You are viewing a plain text version of this content. The canonical link for it is here.
Posted to dev@tinkerpop.apache.org by "Guilherme Quentel Melo (Jira)" <ji...@apache.org> on 2020/08/20 16:33:00 UTC
[jira] [Updated] (TINKERPOP-2405) gremlinpython: traversal hangs when the connection is established but the servers stops responding later

     [ https://issues.apache.org/jira/browse/TINKERPOP-2405?page=com.atlassian.jira.plugin.system.issuetabpanels:all-tabpanel ]

Guilherme Quentel Melo updated TINKERPOP-2405:
----------------------------------------------
    Description: 
On a HTTP server that connects to Amazon Neptune, I've seen some situations where a request just hangs and never returns any response.
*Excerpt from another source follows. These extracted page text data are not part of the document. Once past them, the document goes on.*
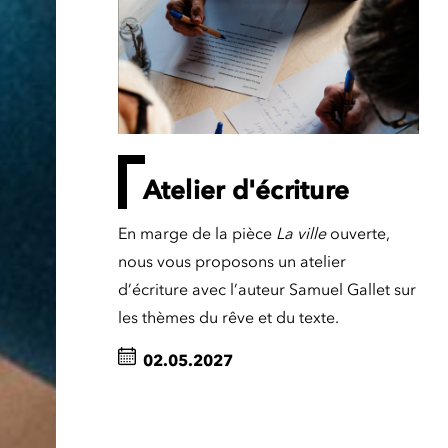
Atelier d'écriture
En marge de la pièce
La ville
ouverte,
nous vous proposons un atelier
d’écriture avec l’auteur Samuel Gallet sur
les thèmes du rêve et du texte.
02.05.2027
While investigating this, I found out that it hangs right when it is going to query Neptune.

The problem is that if the connection to Gremlin/Neptune is established and after that the server does not respond any more, the gremlin connection never times out, making the process/thread wait forever for a response that will never come.

h1. How to reproduce

# Start a local gremlin server on the default port 8182
# On a terminal, run {{nc}} to listen on port 8183 with {{nc -lk 8183}}
# Run the following python code to connect to the **8183** port:
{code:python}
from gremlin_python.driver.driver_remote_connection import DriverRemoteConnection
from gremlin_python.process.anonymous_traversal import traversal

remote_connection = DriverRemoteConnection("ws://127.0.0.1:8183/gremlin", "g")                                               
g = traversal().withRemote(remote_connection)                                                                                
g.V().limit(1).toList()
{code}
# You will see the connection request on {{nc}} output. First time, don't do anything and the it will timeout saying the connection couldn't be established.
# Now repeat the steps, but make nc respond to establish the connection. The quickest way I found is to manually relay the message the real gremlin server:
## Copy the whole request from `nc -l` output
## On another terminal, open a connection to the gremlin server with `nc 127.0.0.1 8182`
## Paste the request you copied before to `nc 127.0.0.1 8182` terminal
## Copy the gremlin server response and paste into `nc -l` output
## The connection will be established and the `nc -l` will receive some unprintable chars corresponding to `g.V().limit(1).toList()`
## Now, if there is no response from `nc -l` process, the python code will hang forever.

h1. Possible solution

As I looked into it, the problem seems that the {TornadoTransport} implementation does not pass any timeout when reading (and writing) messages. So, passing a timeout to {{self._loop.run_sync}} can solve the issue, at least raising an exception when the server does not respond.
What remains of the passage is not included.